The rest of the world may force the IOC's hand, as Canada and Australia each announced that they won't send athletes to Tokyo if the Games aren't postponed. 

The coronavirus outbreak currently has the rest of the sporting world shut down, including the NBA and NHL suspending their seasons, the MLB postponing opening day, and the NCAA canceling winter championships.

“It is first and foremost about protecting the health of everyone involved and to support the containment of the virus,” Bach said. “Second, the decision of the IOC will not be determined by any financial interest. Thanks to our risk management policies that have been in place for four years and our insurance, the IOC in any case will be able to continue operations and continue to accomplish our mission.”
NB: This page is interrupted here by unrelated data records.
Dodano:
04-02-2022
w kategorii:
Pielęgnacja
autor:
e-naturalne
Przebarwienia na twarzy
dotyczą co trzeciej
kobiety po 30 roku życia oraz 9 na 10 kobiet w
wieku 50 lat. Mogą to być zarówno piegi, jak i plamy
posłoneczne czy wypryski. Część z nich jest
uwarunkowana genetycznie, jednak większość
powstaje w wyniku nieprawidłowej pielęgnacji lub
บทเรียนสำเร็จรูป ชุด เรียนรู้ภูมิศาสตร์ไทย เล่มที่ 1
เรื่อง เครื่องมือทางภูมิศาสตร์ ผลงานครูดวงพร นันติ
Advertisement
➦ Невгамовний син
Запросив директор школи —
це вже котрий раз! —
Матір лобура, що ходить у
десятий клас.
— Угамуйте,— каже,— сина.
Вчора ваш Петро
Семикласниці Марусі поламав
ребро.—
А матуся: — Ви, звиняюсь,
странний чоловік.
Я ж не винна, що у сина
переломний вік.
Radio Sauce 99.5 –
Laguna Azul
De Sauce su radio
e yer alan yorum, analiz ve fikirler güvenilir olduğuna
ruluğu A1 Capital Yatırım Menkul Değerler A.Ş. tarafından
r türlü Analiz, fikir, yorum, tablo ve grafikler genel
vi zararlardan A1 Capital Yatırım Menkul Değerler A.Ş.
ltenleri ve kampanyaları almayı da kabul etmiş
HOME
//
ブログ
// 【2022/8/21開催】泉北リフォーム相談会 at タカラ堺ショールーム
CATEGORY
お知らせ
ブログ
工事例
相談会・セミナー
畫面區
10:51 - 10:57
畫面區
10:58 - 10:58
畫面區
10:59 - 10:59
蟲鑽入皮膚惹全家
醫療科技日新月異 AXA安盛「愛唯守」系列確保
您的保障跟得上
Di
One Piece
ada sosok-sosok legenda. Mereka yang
The Olympic training schedule has already been thrown off, including U.S. Olympic and Paralympic training facilities in Colorado Springs, Colo., and Lake Placid, N.Y., being closed for at least 30 days.

Japanese Olympic Committee executive board member Kaori Yamaguchi told the Nikkei Asian Review on Thursday that the Olympics should be postponed because the IOC is putting athletes at risk.

“As far as I can tell from news reports coming out of the U.S. and Europe, I don’t think the situation allows for athletes to continue training as usual,” Yamaguchi said. “By asking them to train under these conditions, the IOC is opening itself up to criticism that it is not putting athletes first.

“The Olympics symbolize the ideal that sports bring about world peace. We should not hold (the Olympics) if people across the world can’t enjoy themselves.”

According to The Japan Times, Japan Football Association President Kozo Tashima has tested positive for the coronavirus.